Purpose: To provide a compilation of microdosimetric characteristics for 12 Auger emitters commonly used in medicine.
Materials and methods: Monte Carlo electron track structure simulations are performed for 12 Auger emitters. They are (55)Fe, (67)Ga, (99m)Tc, (111)In, (113m)In, (115m)In, (123)I, (125)I, (193m)Pt, (195m)Pt, (201)Tl, and (203)Pb. Proximity functions of 12 Auger emitters are calculated from the simulated track structures and compared with that of gamma rays from (60)Co.

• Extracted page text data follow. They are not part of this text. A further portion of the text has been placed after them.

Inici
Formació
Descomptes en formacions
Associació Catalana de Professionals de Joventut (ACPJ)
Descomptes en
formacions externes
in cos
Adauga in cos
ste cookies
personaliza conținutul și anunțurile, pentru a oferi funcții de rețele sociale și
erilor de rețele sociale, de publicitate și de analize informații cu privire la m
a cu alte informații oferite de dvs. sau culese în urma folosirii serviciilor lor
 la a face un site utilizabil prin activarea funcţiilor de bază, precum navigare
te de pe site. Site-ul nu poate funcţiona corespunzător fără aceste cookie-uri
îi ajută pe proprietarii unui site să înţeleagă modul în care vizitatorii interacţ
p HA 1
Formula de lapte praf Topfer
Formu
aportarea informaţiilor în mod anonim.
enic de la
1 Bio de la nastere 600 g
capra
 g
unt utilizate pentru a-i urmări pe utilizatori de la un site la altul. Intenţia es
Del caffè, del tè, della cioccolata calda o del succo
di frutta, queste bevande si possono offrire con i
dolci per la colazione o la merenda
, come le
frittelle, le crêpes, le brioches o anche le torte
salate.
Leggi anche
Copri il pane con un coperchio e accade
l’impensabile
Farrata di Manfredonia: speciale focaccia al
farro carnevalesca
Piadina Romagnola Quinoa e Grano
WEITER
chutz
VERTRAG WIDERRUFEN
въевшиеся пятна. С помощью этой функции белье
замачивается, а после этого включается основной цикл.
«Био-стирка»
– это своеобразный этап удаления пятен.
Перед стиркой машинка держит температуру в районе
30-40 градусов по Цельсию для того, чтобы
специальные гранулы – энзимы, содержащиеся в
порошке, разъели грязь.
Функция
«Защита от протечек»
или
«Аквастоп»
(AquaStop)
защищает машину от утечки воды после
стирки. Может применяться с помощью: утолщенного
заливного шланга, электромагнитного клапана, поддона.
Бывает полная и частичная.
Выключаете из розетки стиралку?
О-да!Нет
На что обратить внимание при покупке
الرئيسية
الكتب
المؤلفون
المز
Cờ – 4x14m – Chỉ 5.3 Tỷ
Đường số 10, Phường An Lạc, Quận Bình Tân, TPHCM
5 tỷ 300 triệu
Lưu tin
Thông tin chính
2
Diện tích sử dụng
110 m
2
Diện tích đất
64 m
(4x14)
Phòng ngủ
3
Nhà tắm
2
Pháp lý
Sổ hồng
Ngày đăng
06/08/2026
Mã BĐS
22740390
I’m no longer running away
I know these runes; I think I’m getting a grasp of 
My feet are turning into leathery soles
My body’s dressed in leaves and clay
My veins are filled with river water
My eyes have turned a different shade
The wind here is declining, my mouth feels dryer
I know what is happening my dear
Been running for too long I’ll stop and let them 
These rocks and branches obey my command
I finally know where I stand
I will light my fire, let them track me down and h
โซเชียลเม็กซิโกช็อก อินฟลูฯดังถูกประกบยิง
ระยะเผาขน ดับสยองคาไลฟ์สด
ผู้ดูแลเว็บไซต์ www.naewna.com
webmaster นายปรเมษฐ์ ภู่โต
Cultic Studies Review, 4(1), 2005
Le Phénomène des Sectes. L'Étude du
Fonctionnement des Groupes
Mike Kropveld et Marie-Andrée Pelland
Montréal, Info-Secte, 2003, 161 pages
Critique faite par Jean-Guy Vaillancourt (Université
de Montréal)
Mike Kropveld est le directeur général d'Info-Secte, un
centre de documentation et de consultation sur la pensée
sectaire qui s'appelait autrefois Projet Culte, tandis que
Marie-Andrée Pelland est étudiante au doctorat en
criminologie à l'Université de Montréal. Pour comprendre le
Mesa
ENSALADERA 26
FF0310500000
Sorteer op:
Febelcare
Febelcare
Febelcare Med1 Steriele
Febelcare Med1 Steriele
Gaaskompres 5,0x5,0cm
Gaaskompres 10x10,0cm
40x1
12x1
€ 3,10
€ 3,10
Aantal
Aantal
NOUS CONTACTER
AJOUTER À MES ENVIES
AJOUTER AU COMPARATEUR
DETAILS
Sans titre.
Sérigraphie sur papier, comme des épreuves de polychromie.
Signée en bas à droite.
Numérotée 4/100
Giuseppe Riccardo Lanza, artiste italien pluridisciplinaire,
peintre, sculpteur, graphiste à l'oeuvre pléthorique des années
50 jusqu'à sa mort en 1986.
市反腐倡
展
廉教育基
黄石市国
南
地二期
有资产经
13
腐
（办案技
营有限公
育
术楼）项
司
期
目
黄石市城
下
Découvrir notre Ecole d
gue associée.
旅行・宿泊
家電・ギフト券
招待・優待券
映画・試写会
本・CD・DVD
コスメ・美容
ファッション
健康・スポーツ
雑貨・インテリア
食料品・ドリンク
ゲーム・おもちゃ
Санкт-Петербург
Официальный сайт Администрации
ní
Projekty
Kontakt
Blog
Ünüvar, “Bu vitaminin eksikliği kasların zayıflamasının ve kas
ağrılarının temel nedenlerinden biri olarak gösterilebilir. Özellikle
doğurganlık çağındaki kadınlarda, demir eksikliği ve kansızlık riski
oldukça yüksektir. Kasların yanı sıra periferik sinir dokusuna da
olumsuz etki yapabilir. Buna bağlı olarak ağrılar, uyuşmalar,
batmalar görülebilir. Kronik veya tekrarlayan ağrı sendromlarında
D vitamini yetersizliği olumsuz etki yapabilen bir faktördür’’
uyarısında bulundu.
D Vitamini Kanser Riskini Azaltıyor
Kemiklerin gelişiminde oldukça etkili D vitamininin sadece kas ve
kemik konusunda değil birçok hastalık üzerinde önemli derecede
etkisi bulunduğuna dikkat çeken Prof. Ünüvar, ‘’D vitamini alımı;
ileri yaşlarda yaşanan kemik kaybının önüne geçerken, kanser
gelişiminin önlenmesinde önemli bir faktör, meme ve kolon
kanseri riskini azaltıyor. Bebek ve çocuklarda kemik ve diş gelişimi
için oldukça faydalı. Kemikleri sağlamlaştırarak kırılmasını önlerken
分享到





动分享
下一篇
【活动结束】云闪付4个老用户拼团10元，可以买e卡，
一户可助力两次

Results: Some of those Auger emitters are highly radiotoxic compared to hard gamma rays from (60)Co. The more electrons per decay and the lower electron energies, the more effective an Auger emitter could be.
Conclusions: The high radiotoxicity of Auger emitters is due to correlations of low-energy electrons released from decay processes. If these correlations were disregarded, Auger emitters would not differ significantly from other low linear energy transfer (LET) radiation sources. Even in the case of uniform distribution, some of those Auger emitters are highly radiotoxic compared to hard gamma rays. For Auger emitters to bond to radiosensitive sites in cell nucleus, much higher radiation effectiveness could be expected.